LEEK AND POTATO SOUP
This thick and creamy soup is a comfort food classic thanks to the starchiness of the potato and the gentle flavour of the leek. Serve it as a first course before a belly-warming dinner.
Yield: Serves 8.
July 02, 2019
LEEK AND POTATO SOUP
Ingredients
- 1/4 cup salted butter
- 4 cups sliced leeks (white and tender light green portions only)
- 4 cups cubed peeled russet potatoes
- 4 cups (1 L) canned chicken broth
- 4 cups water
- 1/2 tsp freshly ground pepper
- 1/4 tsp salt
- Dash freshly ground nutmeg
- Dash hot pepper sauce
- 1 cup whipping cream
- Thinly sliced green onion*
Directions
- Melt butter in a Dutch oven over medium heat. Add leeks and sauté until tender, about 5 - 7 minutes.

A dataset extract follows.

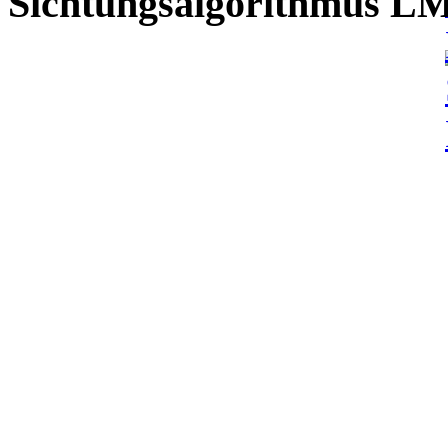
Sichtungsalgorithmus L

- Add potatoes, broth, water, pepper, salt, nutmeg and hot pepper sauce. Bring to a boil.
- Reduce heat and simmer, covered, stirring occasionally, until potatoes are tender, about 20 minutes.
- Purée mixture in small batches in a blender until smooth. May be prepared to this point and refrigerated for up to 24 hours. Reheat soup before proceeding.
- Stir in cream and cook until heated through. Do not boil. Ladle into bowls and garnish with onion.
Nutritional analysis per serving:
310 calories, 21.3 g fat, 5.1 g protein 26.6 g carbohydrate, 2.3 g fibre, 500 mg sodium
*Ingredient not included in nutritional analysis.